Page-level text extractions:
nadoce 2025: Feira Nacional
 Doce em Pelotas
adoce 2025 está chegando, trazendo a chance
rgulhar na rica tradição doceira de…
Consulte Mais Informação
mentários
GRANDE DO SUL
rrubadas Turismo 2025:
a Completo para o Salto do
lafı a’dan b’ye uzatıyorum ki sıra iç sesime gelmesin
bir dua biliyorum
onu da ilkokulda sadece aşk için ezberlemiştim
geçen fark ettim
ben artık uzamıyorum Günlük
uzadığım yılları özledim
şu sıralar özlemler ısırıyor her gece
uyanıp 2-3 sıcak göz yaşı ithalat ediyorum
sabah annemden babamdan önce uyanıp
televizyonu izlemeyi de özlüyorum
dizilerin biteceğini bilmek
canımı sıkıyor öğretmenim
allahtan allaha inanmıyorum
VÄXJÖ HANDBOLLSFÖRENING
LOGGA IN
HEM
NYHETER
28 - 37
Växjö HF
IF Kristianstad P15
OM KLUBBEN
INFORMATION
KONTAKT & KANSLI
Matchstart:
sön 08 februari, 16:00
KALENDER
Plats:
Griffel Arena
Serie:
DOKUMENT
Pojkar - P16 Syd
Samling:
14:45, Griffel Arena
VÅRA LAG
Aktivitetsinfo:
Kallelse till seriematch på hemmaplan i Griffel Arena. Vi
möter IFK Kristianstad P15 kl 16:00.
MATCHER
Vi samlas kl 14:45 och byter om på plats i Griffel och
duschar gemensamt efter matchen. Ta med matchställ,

## WORK TO BE COMPLETED
Without leaving anything out, give the entries again exactly.

## RESULT OF THIS TASK
nadoce 2025: Feira Nacional
 Doce em Pelotas
adoce 2025 está chegando, trazendo a chance
rgulhar na rica tradição doceira de…
Consulte Mais Informação
mentários
GRANDE DO SUL
rrubadas Turismo 2025:
a Completo para o Salto do
lafı a’dan b’ye uzatıyorum ki sıra iç sesime gelmesin
bir dua biliyorum
onu da ilkokulda sadece aşk için ezberlemiştim
geçen fark ettim
ben artık uzamıyorum Günlük
uzadığım yılları özledim
şu sıralar özlemler ısırıyor her gece
uyanıp 2-3 sıcak göz yaşı ithalat ediyorum
sabah annemden babamdan önce uyanıp
televizyonu izlemeyi de özlüyorum
dizilerin biteceğini bilmek
canımı sıkıyor öğretmenim
allahtan allaha inanmıyorum
VÄXJÖ HANDBOLLSFÖRENING
LOGGA IN
HEM
NYHETER
28 - 37
Växjö HF
IF Kristianstad P15
OM KLUBBEN
INFORMATION
KONTAKT & KANSLI
Matchstart:
sön 08 februari, 16:00
KALENDER
Plats:
Griffel Arena
Serie:
DOKUMENT
Pojkar - P16 Syd
Samling:
14:45, Griffel Arena
VÅRA LAG
Aktivitetsinfo:
Kallelse till seriematch på hemmaplan i Griffel Arena. Vi
möter IFK Kristianstad P15 kl 16:00.
MATCHER
Vi samlas kl 14:45 och byter om på plats i Griffel och
duschar gemensamt efter matchen. Ta med matchställ,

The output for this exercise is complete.